Berdasarkan survei, Demokrat merupakan partai yang berpeluang menggalang koalisi akar rumput paling besar dibandingkan partai papan atas lainnya. Partai ini mendapatkan paling banyak simpati dari pendukung partai lainnya. Setiap 10 pendukung partai lain, tiga di antaranya mengharapkan Demokrat memenangi Pemilu 2009. Kemungkinan besar, figur Presiden Susilo Bambang Yudhoyono mendongkrak dukungan bagi Demokrat.

Berdasarkan survei, Demokrat, PKS, dan PAN memiliki pola dukungan dengan karakteristik yang mirip, yakni berbasis masyarakat perkotaan dengan pendidikan menengah-tinggi. Pengaruh citra partai pun cukup kuat untuk merangkul pemilih berlatar belakang profesi dominan, seperti PNS, pengusaha, dan pegawai swasta.

Melihat kesamaan kultural itu, tidak salah jika menjelang pilpres 2009 Demokrat berupaya membangun ”jembatan emas” dengan menggandeng PKS dan PAN. Kemungkinan, upaya elite membangun koalisi ini berjalan mulus di tingkat bawah. Terlebih, PKS merupakan partai kader yang sejauh ini mampu secara efektif menggiring pendukungnya mengikuti setiap keputusan partai.

Kongsi Demokrat dan partai Islam modern pernah mendulang sukses dalam sejumlah pilkada. Salah satunya, di Provinsi Bangka Belitung pada 22 Februari 2007 ketika koalisi Demokrat, PBB, PKS, dan PAN sukses memenangkan Eko Maulana Ali-Syamsuddin Basari. Pilkada ini mendapatkan respons cukup besar dari masyarakat dengan tingkat partisipasi 71,7 persen.

Peluang koalisi juga terbuka lebar bagi Partai Golkar. Partai papan atas ini memiliki akar rumput yang kuat, terutama di luar Jawa. Berdasarkan survei, latar belakang ekonomi pendukungnya cukup beragam, terutama dari petani dan PNS. Selain itu, partai juga didukung sekitar 16 persen pemilih Islam NU.

Berdasarkan catatan di ajang pilkada, Golkar masih berjaya menggerakkan sejumlah koalisi. Dari 32 pilkada di tingkat provinsi, enam pilkada merupakan catatan keberhasilan koalisi Golkar dengan sejumlah partai, baik nasionalis maupun Islam. Melihat kondisi itu, besar kemungkinan pada pilpres 2009 Golkar perlu partai pendamping yang memiliki basis cukup mapan di perkotaan. Tentu, dengan kesamaan latar belakang kultural pendukung Golkar yang masih banyak mengandalkan pemilih berpendidikan menengah-rendah.

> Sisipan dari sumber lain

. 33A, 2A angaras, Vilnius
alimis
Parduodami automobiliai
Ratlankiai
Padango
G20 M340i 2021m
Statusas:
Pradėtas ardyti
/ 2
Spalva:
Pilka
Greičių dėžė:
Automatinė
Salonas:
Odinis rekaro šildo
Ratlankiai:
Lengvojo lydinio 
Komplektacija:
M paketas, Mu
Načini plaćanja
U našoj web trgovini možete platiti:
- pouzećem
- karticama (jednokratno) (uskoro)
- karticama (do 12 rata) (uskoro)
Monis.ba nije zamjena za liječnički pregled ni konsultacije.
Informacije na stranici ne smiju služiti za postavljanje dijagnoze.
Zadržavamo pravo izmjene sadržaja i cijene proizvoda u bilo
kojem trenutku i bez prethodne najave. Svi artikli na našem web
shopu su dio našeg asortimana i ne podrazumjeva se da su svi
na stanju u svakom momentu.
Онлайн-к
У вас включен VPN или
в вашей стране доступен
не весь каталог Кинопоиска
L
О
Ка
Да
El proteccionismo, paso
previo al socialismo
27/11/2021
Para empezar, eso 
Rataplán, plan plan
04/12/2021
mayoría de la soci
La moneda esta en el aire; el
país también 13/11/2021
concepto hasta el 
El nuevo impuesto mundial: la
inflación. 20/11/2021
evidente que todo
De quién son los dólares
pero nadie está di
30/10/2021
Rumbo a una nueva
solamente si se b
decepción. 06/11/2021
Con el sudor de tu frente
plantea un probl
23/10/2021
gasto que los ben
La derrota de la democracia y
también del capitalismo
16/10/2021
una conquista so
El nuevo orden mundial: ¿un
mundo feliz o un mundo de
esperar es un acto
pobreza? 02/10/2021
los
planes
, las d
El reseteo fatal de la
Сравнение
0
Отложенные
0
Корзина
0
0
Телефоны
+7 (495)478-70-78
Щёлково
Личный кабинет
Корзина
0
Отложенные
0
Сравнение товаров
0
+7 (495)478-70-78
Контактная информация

Sementara itu, PDI-P tampaknya lebih mudah berkoalisi dengan partai Islam bercorak tradisional. Sebab, seperti halnya partai Islam tradisional, basis pendukung PDI-P didominasi masyarakat berpendidikan rendah di pedesaan, baik di Jawa maupun di luar Jawa. Selama kurun waktu 30 tahun terakhir, partai ini banyak memainkan peran di kalangan buruh dan nelayan yang menjadi sekitar 40 persen pendukungnya. Karakteristik pendukung PDI-P ini mirip dengan PPP. Berdasarkan survei, keduanya memiliki peluang dukungan sedikitnya 10 persen dari pemilih Islam NU.

Saat ini, PDI-P tampak antusias menyambut kemungkinan aliansi Golkar. Bersama dengan PPP, tiga parpol ini giat menggelar komunikasi politik menggalang kekuatan ”segi tiga emas”. Tampaknya PDI-P dan Golkar berpeluang untuk saling mengisi kekurangan masing-masing. Pola dukungan PDI-P yang relatif merata antara Jawa dan luar Jawa dapat menutupi kelemahan Golkar di Jawa. Selain itu, kemiripan latar belakang pendidikan dan ekonomi pendukungnya juga diperkirakan memuluskan koalisi ini di tingkat bawah.

Namun, lagi-lagi, tidak ada rumus baku untuk mencari kecocokan antarparpol. Selain merekam keberhasilan sejumlah koalisi, rentetan 473 pilkada selama 2005-2008 juga menunjukkan bahwa kongsi politik itu tidak pernah langgeng.